User-defined Types are up next. Have you ever found yourself serializing / deserializing JSON blobs in fields in Cassandra, or a blob of Protobuf? This approach has a couple of awkward facets, especially around object versioning and how changes in the model are managed. Also from the perspective of using an ORM, blobs containing complex objects add complexity in how they need to be managed by the persistence layer. As the development of more comprehensive data providers for Cassandra (e.g. Spring Data), the definition and management of the data model via entities / POJOs needs to be as simple as possible for development.

For example, a number of years ago I produced an glitch events system for a television company.

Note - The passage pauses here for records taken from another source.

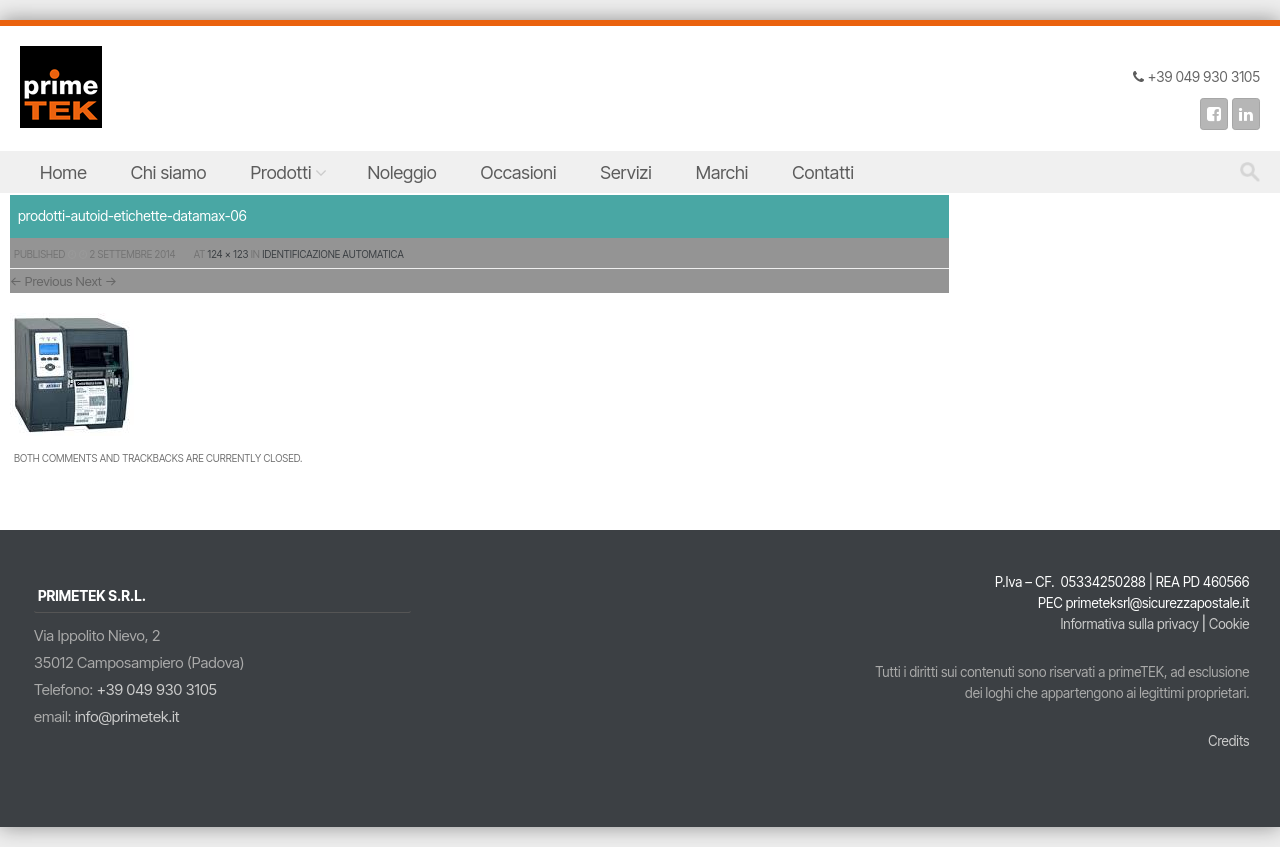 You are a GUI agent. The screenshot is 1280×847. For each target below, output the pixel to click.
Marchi (722, 172)
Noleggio (401, 172)
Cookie (1229, 624)
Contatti (823, 172)
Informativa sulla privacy (1129, 624)
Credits (1228, 741)
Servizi (625, 172)
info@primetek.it (127, 716)
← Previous (41, 281)
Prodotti (281, 172)
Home (63, 172)
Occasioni (519, 172)
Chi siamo (169, 172)
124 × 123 (228, 254)
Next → (96, 281)
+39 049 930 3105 (157, 689)
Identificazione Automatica (332, 254) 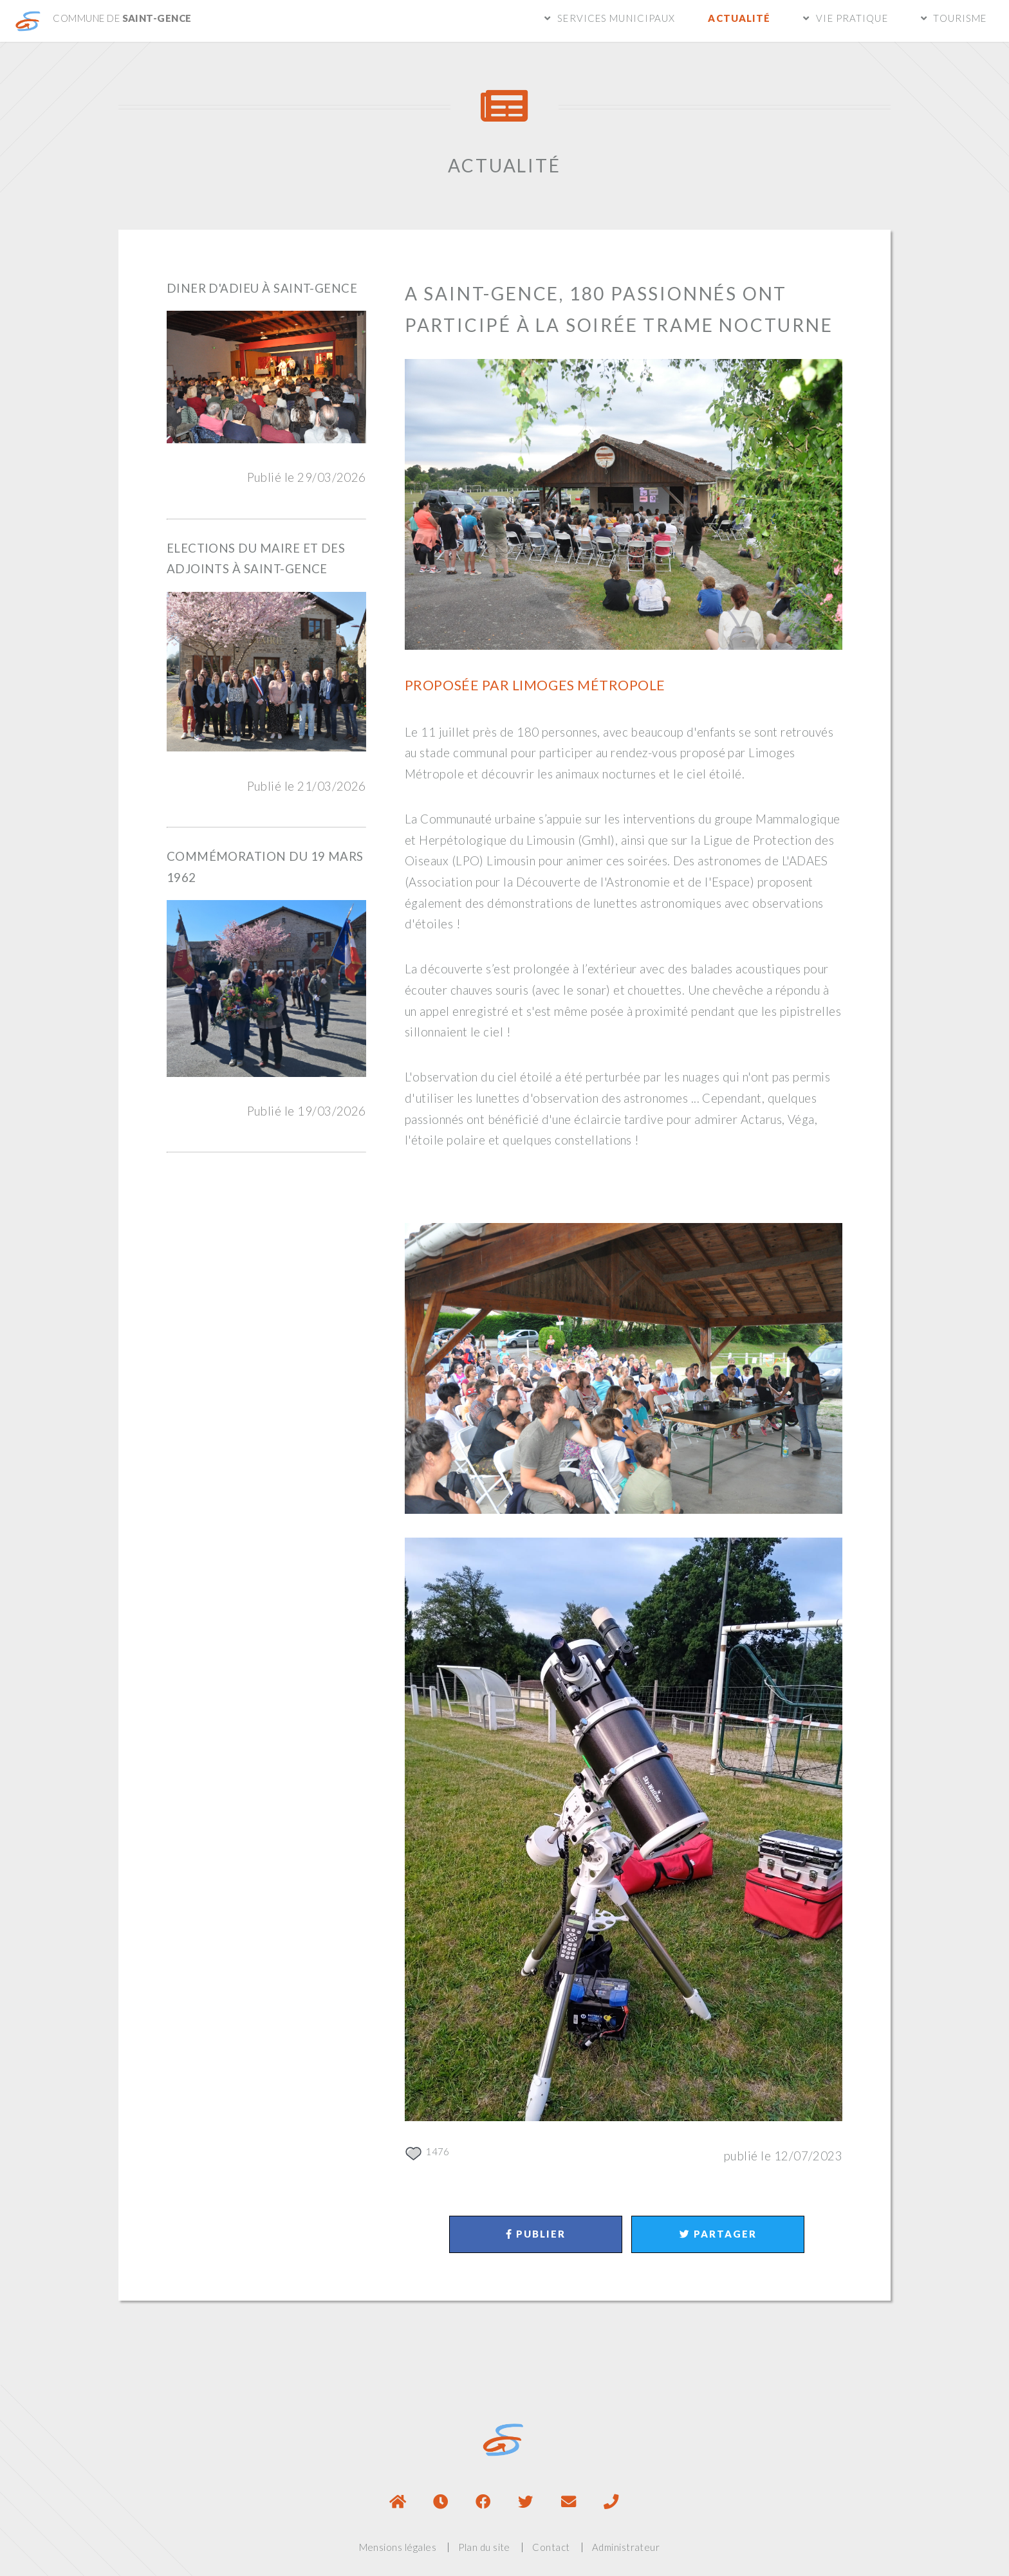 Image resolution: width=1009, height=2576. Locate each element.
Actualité (739, 18)
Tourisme (959, 18)
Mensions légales (397, 2547)
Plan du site (484, 2547)
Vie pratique (851, 18)
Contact (550, 2547)
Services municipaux (616, 18)
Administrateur (626, 2547) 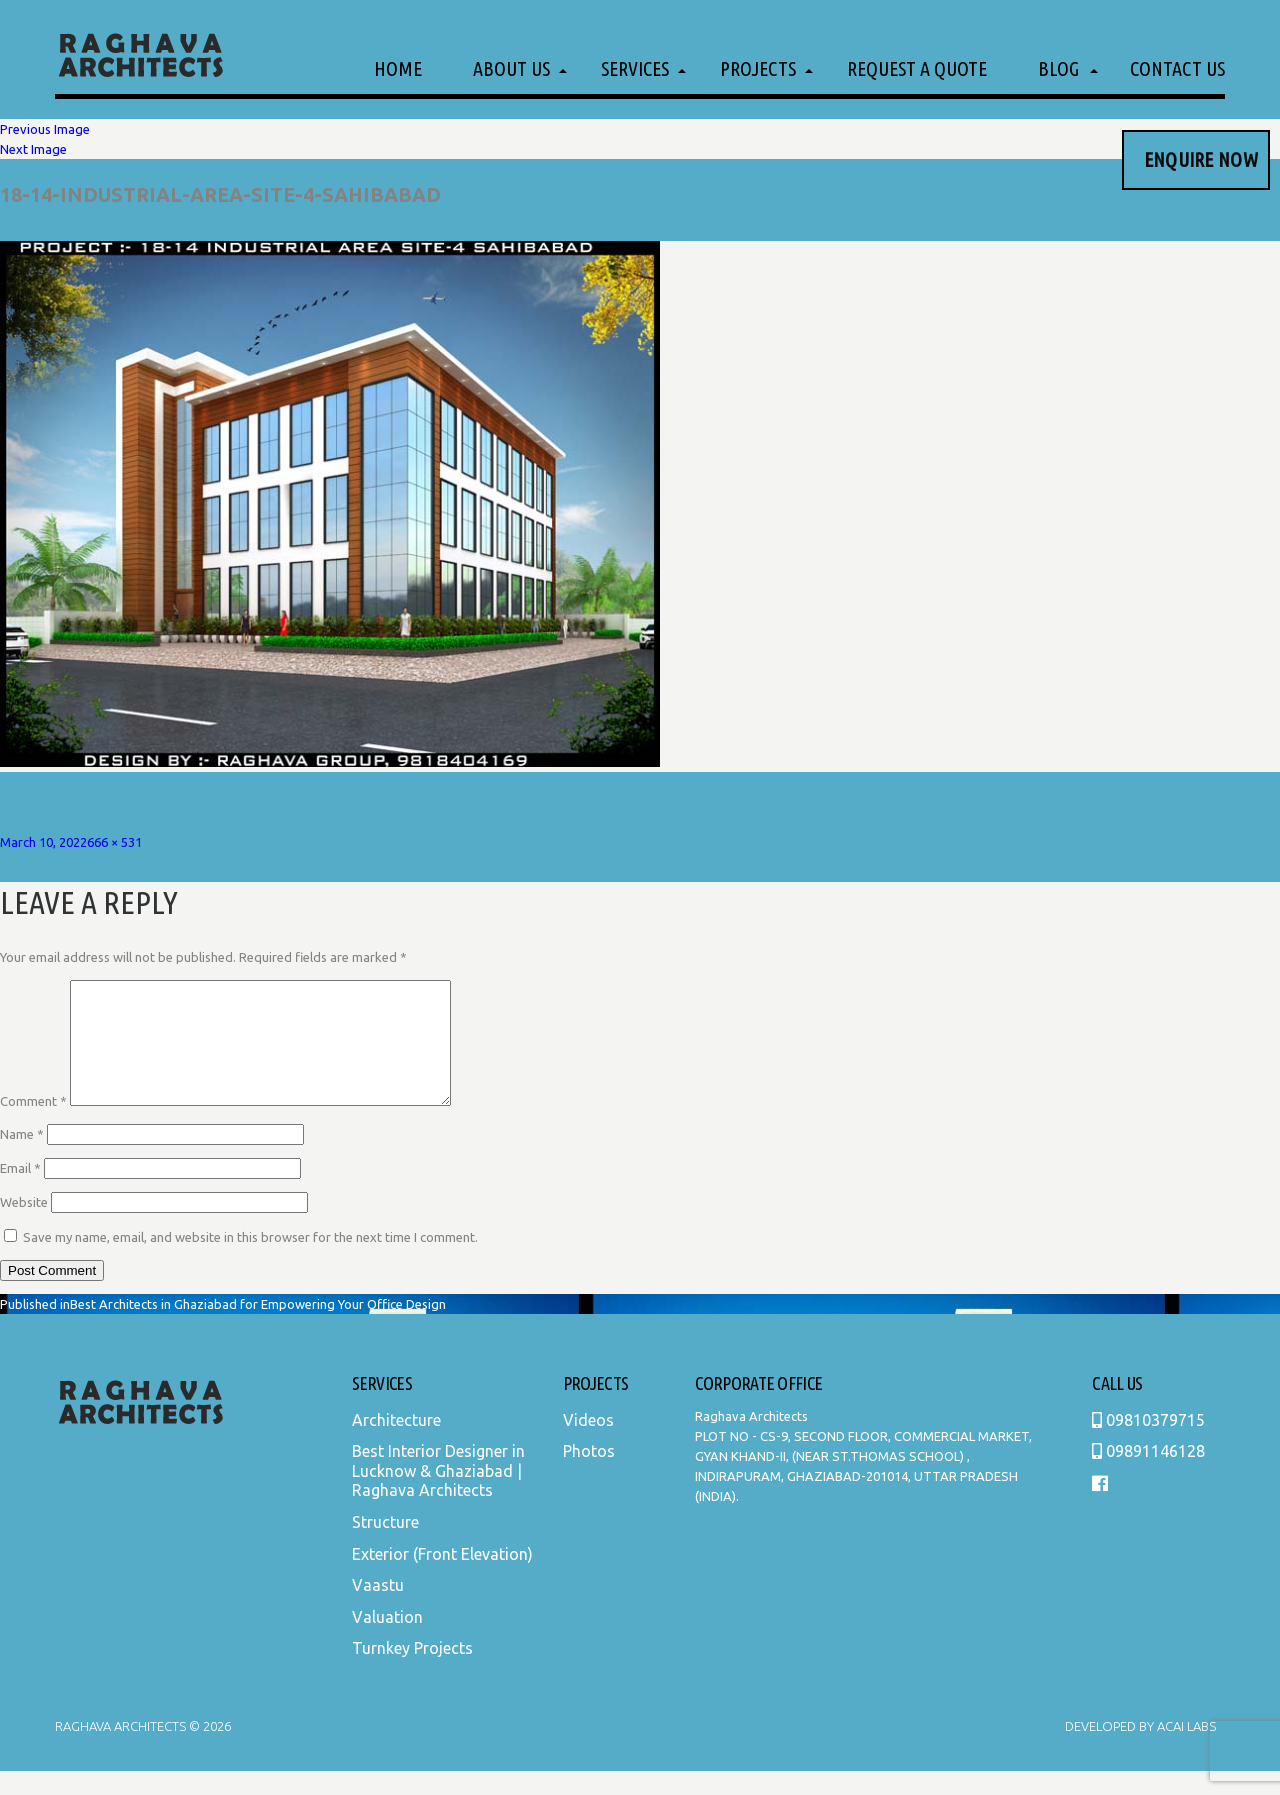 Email (20, 1192)
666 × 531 (114, 842)
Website (24, 1226)
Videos (588, 1444)
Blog (1058, 68)
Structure (385, 1546)
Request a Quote (917, 68)
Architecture (396, 1444)
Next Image (33, 149)
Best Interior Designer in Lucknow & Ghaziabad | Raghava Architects (438, 1494)
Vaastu (378, 1609)
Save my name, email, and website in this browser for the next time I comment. (250, 1261)
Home (398, 68)
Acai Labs (1185, 1750)
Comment (33, 1125)
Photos (589, 1475)
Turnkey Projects (412, 1672)
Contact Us (1177, 68)
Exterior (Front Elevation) (442, 1578)
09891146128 (1148, 1475)
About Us (511, 68)
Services (635, 68)
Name (22, 1158)
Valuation (387, 1641)
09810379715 (1148, 1444)
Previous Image (45, 129)
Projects (758, 68) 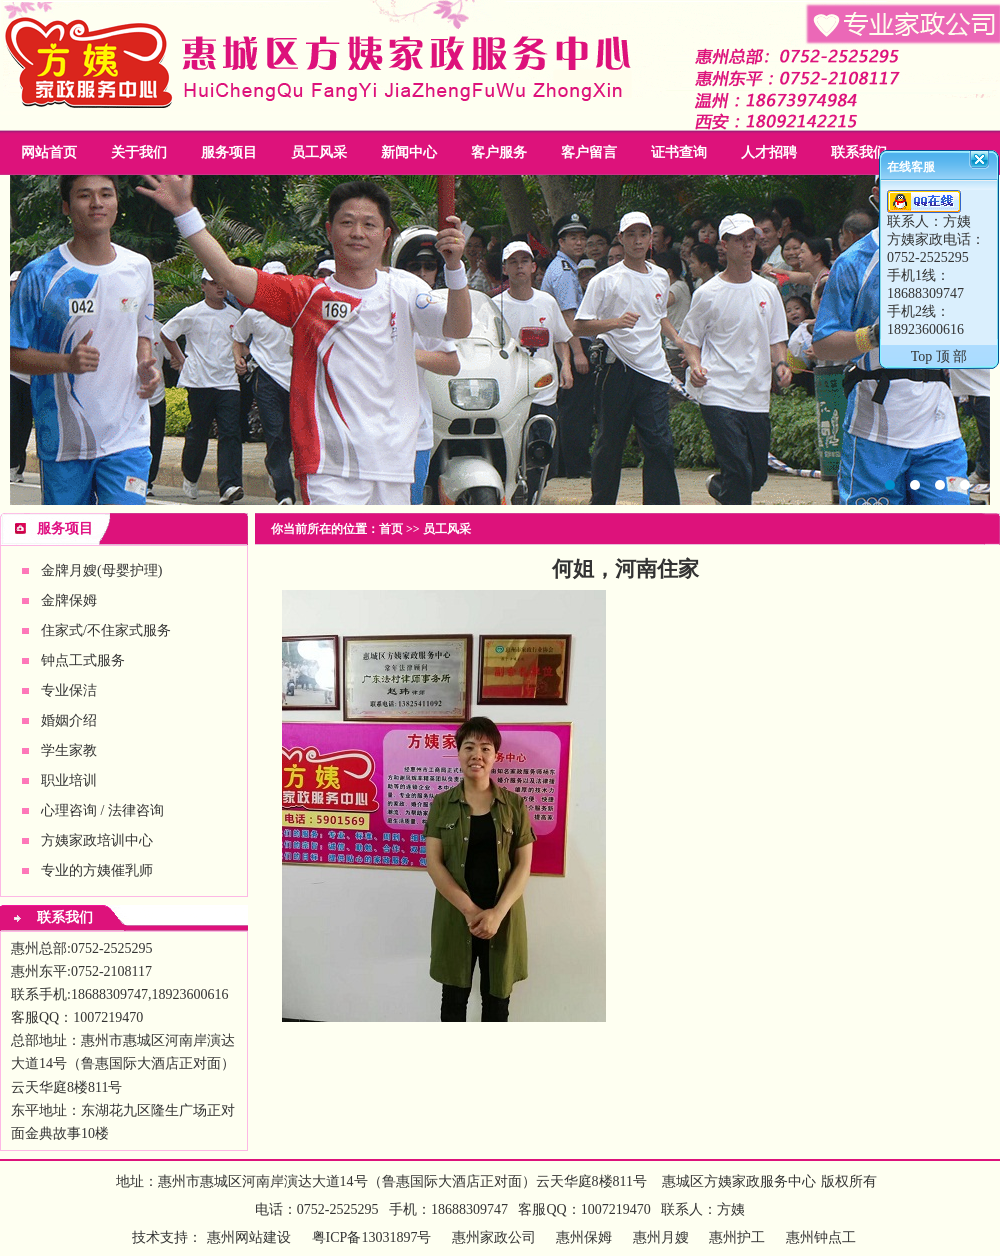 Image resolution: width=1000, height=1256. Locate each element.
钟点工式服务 (83, 660)
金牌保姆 (69, 600)
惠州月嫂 (661, 1237)
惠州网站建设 (249, 1237)
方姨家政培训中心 (97, 840)
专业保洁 (69, 690)
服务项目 (229, 152)
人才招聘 (769, 152)
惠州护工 (737, 1237)
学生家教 (69, 750)
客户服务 (499, 152)
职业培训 (69, 780)
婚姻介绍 (69, 720)
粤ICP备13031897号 (369, 1237)
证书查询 (679, 152)
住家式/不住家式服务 (106, 630)
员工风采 (319, 152)
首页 (391, 529)
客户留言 (589, 152)
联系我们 (859, 152)
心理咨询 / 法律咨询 (102, 810)
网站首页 (49, 152)
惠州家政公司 (500, 340)
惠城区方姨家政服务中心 (739, 1181)
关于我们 (139, 152)
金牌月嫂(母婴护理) (101, 570)
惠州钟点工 (821, 1237)
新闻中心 (409, 152)
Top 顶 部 (939, 356)
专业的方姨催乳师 (97, 870)
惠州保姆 (584, 1237)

Any event had to be entered into the system with a number of comments about the event pertaining to different facets of the interruption to the program.

Using user-defined types, I could model this like so…

cqlsh:test21> CREATE TYPE comment ( user varchar, description varchar, created timestamp);
cqlsh:test21> CREATE TABLE events (station_id varchar, event_time timestamp, comments map<int,comment>, primary key(station_id, event_time));

cqlsh:test21> insert into events (station_id, event_time, comments) values ('1', dateOf(now()), {1:{user:'niall', description:'lost sound', created:'2014-01-01 00:00:00'}});

cqlsh:test21> insert into events (station_id, event_time, comments) values ('1', dateOf(now()), {2:{user:'mick', description:'fuzzy picture', created:'2014-01-01 00:00:00'}});

cqlsh:test21> select * from events;
station_id | event_time | comments
------------+--------------------------+----------------------------------------------------------------------------------------
1 | 2014-04-16 13:21:14+0100 | {1: {user: 'niall', description: 'lost sound', created: '2014-01-01 00:00:00+0000'}}
1 | 2014-04-16 13:21:50+0100 | {2: {user: 'mick', description: 'fuzzy picture', created: '2014-01-01 00:00:00+0000'}}

(2 rows)

The above is probably not the way to go with this unless you have a low number of comments per event, or unless they are immutable. Remember the 64KB limit for collection data types.

 

Counters have been updated while maintaining backwards compatibility. The previous implementation, while useful in many cases, was not considering failure proof in the sense that edge cases could have resulted in incorrect counts as counter operations are indempotent. The new counter implementation is simpler, repairable and generate less internode traffic.

 

Another example of a simple but powerful i/o enhancement is in the introduction of a flush directory. When cassandra memtables are flushed to disk, previously this was contending for iops with background compaction. The effect was this, while from a disk perspective sequential writes are efficient, if there are ongoing compactions where SSTables are being read for compaction purposes, both operations are contending for i/o.

If you are writing at a high velocity into your cluster and memtables are continuously being flushed to disk you don’t want this to be slowed down by background compaction trying to keep up. The other interesting possibilities are for using higher performance disk for the flush directory. As the docs say, if you only have two disks, share the flush directory with the data directory, not with the commit log.

 

Other features introduced are HyperLogLog for estimating overlap between SSTables efficiently, row cache improvements and secondary indexes on collections. Find out more in the CHANGES.txt file in the source distribution and from this deck from Jonathan Ellis.